Italia, Berrettini prende in giro Cobolli: "A Flaviè...". Che festa tra gag e risate in sala stampa
Inviato a Bologna - L'Italia si presenta in sala stampa con cinque coppe Davis, in versione mini: una per uno, più una bottiglia di spumante nelle mani di Vavassori. Più che una conferenza stampa però, è una festa. Si ride, si scherza e ci si diverte. Perché la festa in realtà non è mai finita, nemmeno per un momento dopo il punto vincente di Cobolli con Munar. Anche da questo si capisce che Volandri ha davvero un gruppo d'oro, di amici che si divertono a stare insieme, e sono molto uniti. Berrettini è cresciuto insieme a Cobolli, lo ha raccontato più volte nei giorni scorsi. Quando ha battuto Munar ha scavalcato per correre ad abbracciarlo. In conferenza stampa lo ha più volte stuzzicato, come si fa tra veri amici, regalando una serie di gag tutte da ridere. Come quando Flavio provava ad articolare un discorso serio, ma non trovava le parole. "Stai a diventà famoso Flaviè, non so se l'hai capito...", gli ha detto Matteo.

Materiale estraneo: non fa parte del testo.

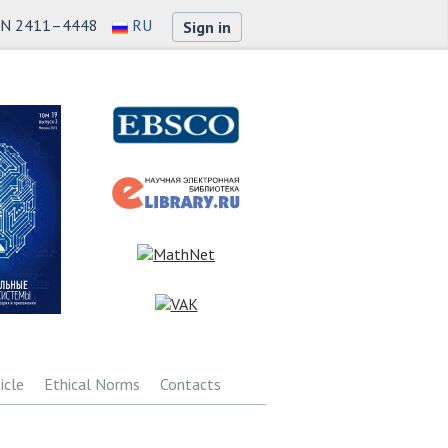
SN 2411–4448
RU
Sign in
icle
Ethical Norms
Contacts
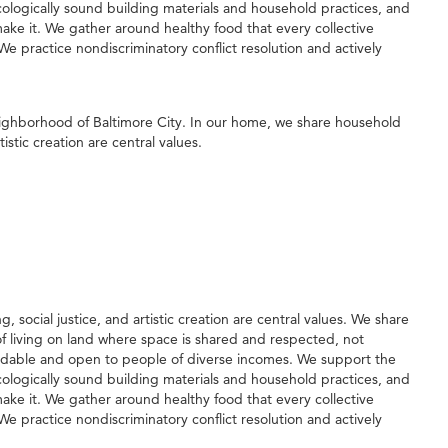
logically sound building materials and household practices, and
ke it. We gather around healthy food that every collective
e practice nondiscriminatory conflict resolution and actively
neighborhood of Baltimore City. In our home, we share household
stic creation are central values.
social justice, and artistic creation are central values. We share
 of living on land where space is shared and respected, not
rdable and open to people of diverse incomes. We support the
logically sound building materials and household practices, and
ke it. We gather around healthy food that every collective
e practice nondiscriminatory conflict resolution and actively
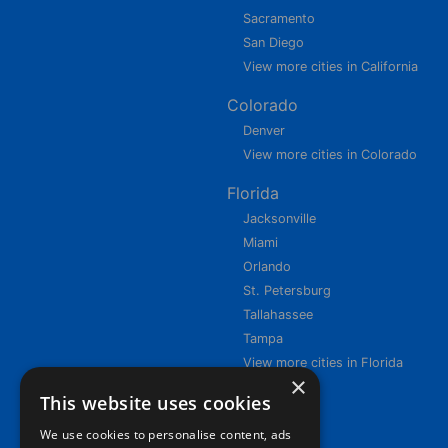
Sacramento
San Diego
View more cities in California
Colorado
Denver
View more cities in Colorado
Florida
Jacksonville
Miami
Orlando
St. Petersburg
Tallahassee
Tampa
View more cities in Florida
×
This website uses cookies
We use cookies to personalise content, ads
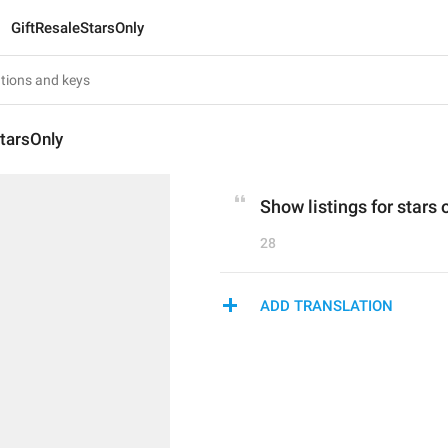
GiftResaleStarsOnly
tarsOnly
Show listings for stars 
28
ADD TRANSLATION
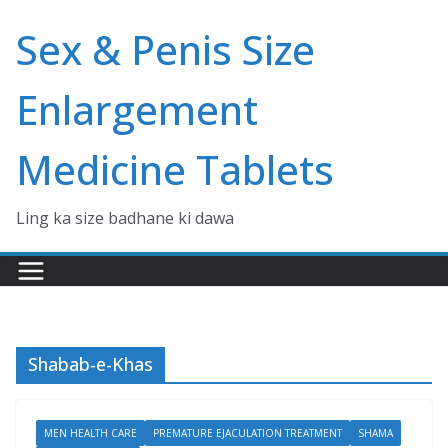
Skip
Sex & Penis Size
to
content
Enlargement
Medicine Tablets
Ling ka size badhane ki dawa
Shabab-e-Khas
MEN HEALTH CARE
PREMATURE EJACULATION TREATMENT
SHAMA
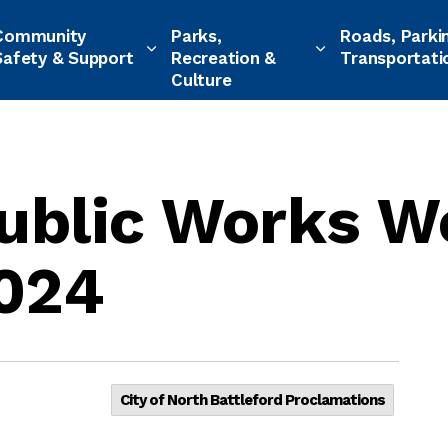
Community
Parks,
Roads, Parki
Safety & Support
Recreation &
Transportati
Culture
Public Works W
2024
City of North Battleford Proclamations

Berrettini e Cobolli: che show in conferenza stampa
Quando Volandri ha detto che non si aspettava una Coppa Davis vinta sempre 2-0, Berrettini dietro ha fatto una smorfia, poi ha detto: "Non hai fiducia in noi...". Del grande assente Sinner si è parlato poco, anche se il capitano ha sottolineato: "Lui e Musetti si sono fatti sentire tutti i giorni".
Cobolli non riesce a parlare, gli viene da ridere
Come da prassi, le conferenze iniziano con le domande in inglese dei giornalisti stranieri. Cobolli prova il colpaccio: "Non c'è nessuno in inglese...", invece le domande arrivano e sono tante. Prova a rispondere, ma non ce la fa perché non riesce a rimanere serio. "Dai su Flavio", gli dicono "Sei ubriaco...". "Ho capito, se mi fate ridere, zitti! Sono felice perché ho giocato il mio tennis migliore e questo e il miglior giorno della mia vita". Poi chiedono a Cobolli se si è documentato sulla coppa Davis vinta nel 1976, e lui risponde "Ho visto la serie" (La squadra, ndr), ma quando gli domandano di raccontargli cosa ne pensa, lui si inceppa. Interviene ancora Berrettini: "Vuol dire che non l'ha vista". "L'ho vista, l'ho vista - risponde Flavio - quella generazione ha fatto la storia del tennis, però credo che questa cosa che abbiamo fatto in questi tre anni e anche prima sia altrettanto grande".
Il gesto scaramantico di Berrettini
Si va avanti così, cercando di rimanere seri, ma senza successo. Mentre Cobolli parla improvvisamente Vavassori stappa uno spumante. "Pensavo volesse innaffiarmi", dive Flavio, ma Andrea voleva solo bere un po'. Infine, prima di chiudere, arriva il gesto scaramantico di Berrettini quando gli chiedono se pensa di essere pronto ad affrontare lo Slam in Australia in cinque set. Finisce così, tra gli applausi e i cinque campioni che se ne vanno, non a dormire, ma a continuare la meritatissima festa.